### Work order
Leave out the pictures and print the records below exactly.

### Material shown
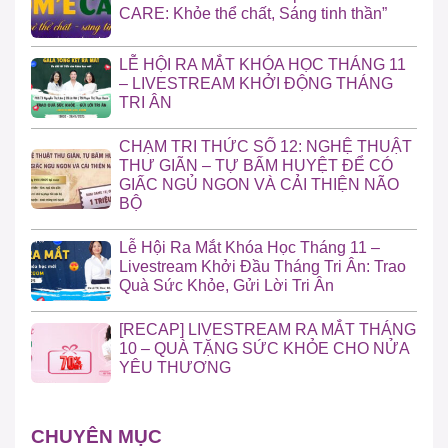
CARE: Khỏe thể chất, Sáng tinh thần”
LỄ HỘI RA MẮT KHÓA HỌC THÁNG 11
– LIVESTREAM KHỞI ĐỘNG THÁNG
TRI ÂN
CHẠM TRI THỨC SỐ 12: NGHỆ THUẬT
THƯ GIÃN – TỰ BẤM HUYỆT ĐỂ CÓ
GIẤC NGỦ NGON VÀ CẢI THIỆN NÃO
BỘ
Lễ Hội Ra Mắt Khóa Học Tháng 11 –
Livestream Khởi Đầu Tháng Tri Ân: Trao
Quà Sức Khỏe, Gửi Lời Tri Ân
[RECAP] LIVESTREAM RA MẮT THÁNG
10 – QUÀ TẶNG SỨC KHỎE CHO NỬA
YÊU THƯƠNG
CHUYÊN MỤC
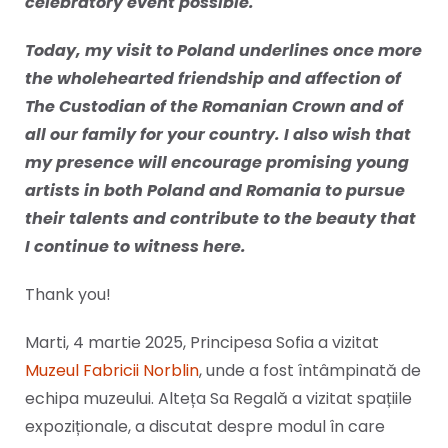
celebratory event possible.
Today, my visit to Poland underlines once more
the wholehearted friendship and affection of
The Custodian of the Romanian Crown and of
all our family for your country. I also wish that
my presence will encourage promising young
artists in both Poland and Romania to pursue
their talents and contribute to the beauty that
I continue to witness here.
Thank you!
Marti, 4 martie 2025, Principesa Sofia a vizitat
Muzeul Fabricii Norblin
, unde a fost întâmpinată de
echipa muzeului. Alteța Sa Regală a vizitat spațiile
expoziționale, a discutat despre modul în care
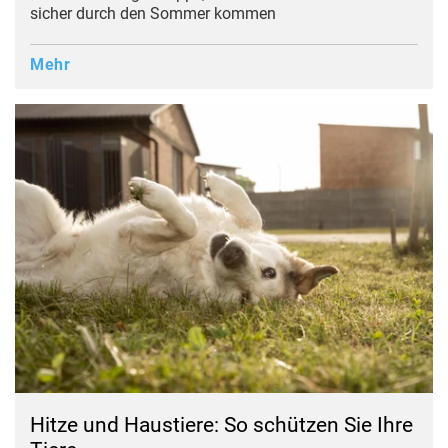
sicher durch den Sommer kommen
Mehr
Hitze und Haustiere: So schützen Sie Ihre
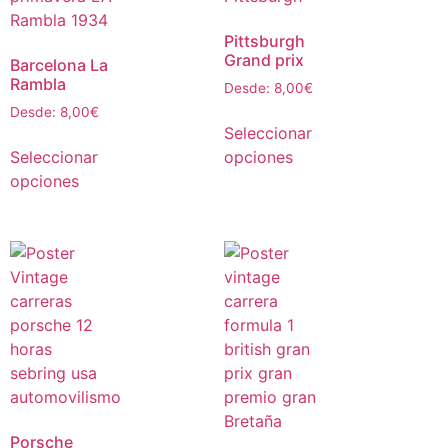
Pittsburgh
Grand prix
Barcelona La
Rambla
Desde:
8,00
€
Desde:
8,00
€
Seleccionar
Seleccionar
opciones
opciones
Porsche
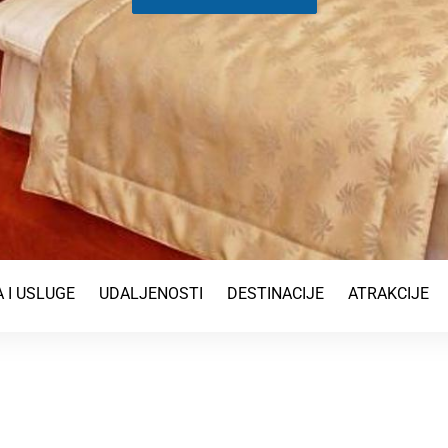
 I USLUGE
UDALJENOSTI
DESTINACIJE
ATRAKCIJE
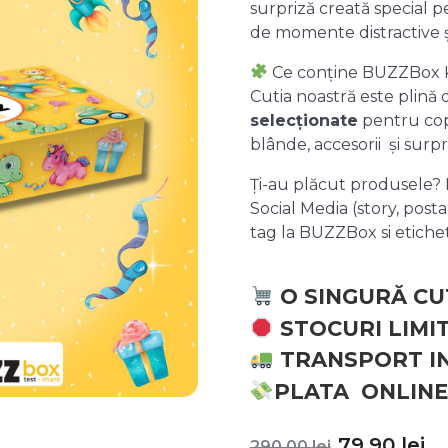
surpriză creată special pe
de momente distractive 
Ce conține BUZZBox 
Cutia noastră este plină
selecționate
pentru copii
blânde, accesorii și surpr
Ți-au plăcut produsele? P
Social Media (story, posta
tag la BUZZBox si etic
O SINGURĂ CU
STOCURI LIMI
TRANSPORT I
PLATA ONLINE
Prețul
P
79,90
lei
290,00
lei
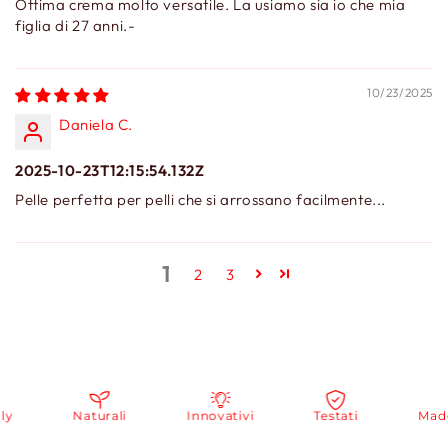
Ottima crema molto versatile. La usiamo sia io che mia
figlia di 27 anni.-
10/23/2025
Daniela C.
2025-10-23T12:15:54.132Z
Pelle perfetta per pelli che si arrossano facilmente...
1
2
3
Naturali
Innovativi
Testati
Made i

### The completed task
CARE: Khỏe thể chất, Sáng tinh thần”
LỄ HỘI RA MẮT KHÓA HỌC THÁNG 11
– LIVESTREAM KHỞI ĐỘNG THÁNG
TRI ÂN
CHẠM TRI THỨC SỐ 12: NGHỆ THUẬT
THƯ GIÃN – TỰ BẤM HUYỆT ĐỂ CÓ
GIẤC NGỦ NGON VÀ CẢI THIỆN NÃO
BỘ
Lễ Hội Ra Mắt Khóa Học Tháng 11 –
Livestream Khởi Đầu Tháng Tri Ân: Trao
Quà Sức Khỏe, Gửi Lời Tri Ân
[RECAP] LIVESTREAM RA MẮT THÁNG
10 – QUÀ TẶNG SỨC KHỎE CHO NỬA
YÊU THƯƠNG
CHUYÊN MỤC
celebratory event possible.
Today, my visit to Poland underlines once more
the wholehearted friendship and affection of
The Custodian of the Romanian Crown and of
all our family for your country. I also wish that
my presence will encourage promising young
artists in both Poland and Romania to pursue
their talents and contribute to the beauty that
I continue to witness here.
Thank you!
Marti, 4 martie 2025, Principesa Sofia a vizitat
Muzeul Fabricii Norblin
, unde a fost întâmpinată de
echipa muzeului. Alteța Sa Regală a vizitat spațiile
expoziționale, a discutat despre modul în care
sicher durch den Sommer kommen
Mehr
Hitze und Haustiere: So schützen Sie Ihre
Pittsburgh
Grand prix
Barcelona La
Rambla
Desde:
8,00
€
Desde:
8,00
€
Seleccionar
Seleccionar
opciones
opciones
Porsche
 I USLUGE
UDALJENOSTI
DESTINACIJE
ATRAKCIJE
surpriză creată special pe
de momente distractive 
Ce conține BUZZBox 
Cutia noastră este plină
selecționate
pentru copii
blânde, accesorii și surpr
Ți-au plăcut produsele? P
Social Media (story, posta
tag la BUZZBox si etic
O SINGURĂ CU
STOCURI LIMI
TRANSPORT I
PLATA ONLINE
Prețul
P
79,90
lei
290,00
lei
Ottima crema molto versatile. La usiamo sia io che mia
figlia di 27 anni.-
10/23/2025
Daniela C.
2025-10-23T12:15:54.132Z
Pelle perfetta per pelli che si arrossano facilmente...
1
2
3
Naturali
Innovativi
Testati
Made i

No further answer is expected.